### Work item
Leaving the pictures aside, repeat each line below exactly.

### The records
--- START ---
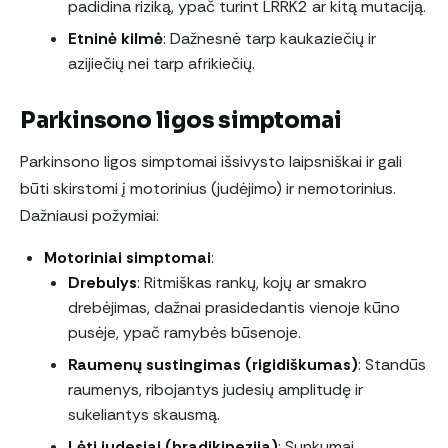
padidina riziką, ypač turint LRRK2 ar kitą mutaciją.
Etninė kilmė
: Dažnesnė tarp kaukaziečių ir
azijiečių nei tarp afrikiečių.
Parkinsono ligos simptomai
Parkinsono ligos simptomai išsivysto laipsniškai ir gali
būti skirstomi į motorinius (judėjimo) ir nemotorinius.
Dažniausi požymiai:
Motoriniai simptomai
:
Drebulys
: Ritmiškas rankų, kojų ar smakro
drebėjimas, dažnai prasidedantis vienoje kūno
pusėje, ypač ramybės būsenoje.
Raumenų sustingimas (rigidiškumas)
: Standūs
raumenys, ribojantys judesių amplitudę ir
sukeliantys skausmą.
Lėti judesiai (bradikinezija)
: Sunkumai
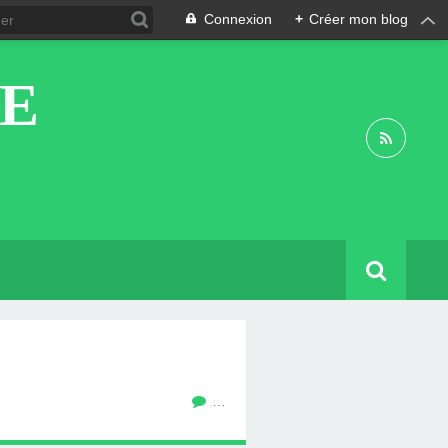
Connexion
+
Créer mon blog
DE
…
--- END ---
### Solution to this exercise
padidina riziką, ypač turint LRRK2 ar kitą mutaciją.
Etninė kilmė
: Dažnesnė tarp kaukaziečių ir
azijiečių nei tarp afrikiečių.
Parkinsono ligos simptomai
Parkinsono ligos simptomai išsivysto laipsniškai ir gali
būti skirstomi į motorinius (judėjimo) ir nemotorinius.
Dažniausi požymiai:
Motoriniai simptomai
:
Drebulys
: Ritmiškas rankų, kojų ar smakro
drebėjimas, dažnai prasidedantis vienoje kūno
pusėje, ypač ramybės būsenoje.
Raumenų sustingimas (rigidiškumas)
: Standūs
raumenys, ribojantys judesių amplitudę ir
sukeliantys skausmą.
Lėti judesiai (bradikinezija)
: Sunkumai
Connexion
+
Créer mon blog
DE
…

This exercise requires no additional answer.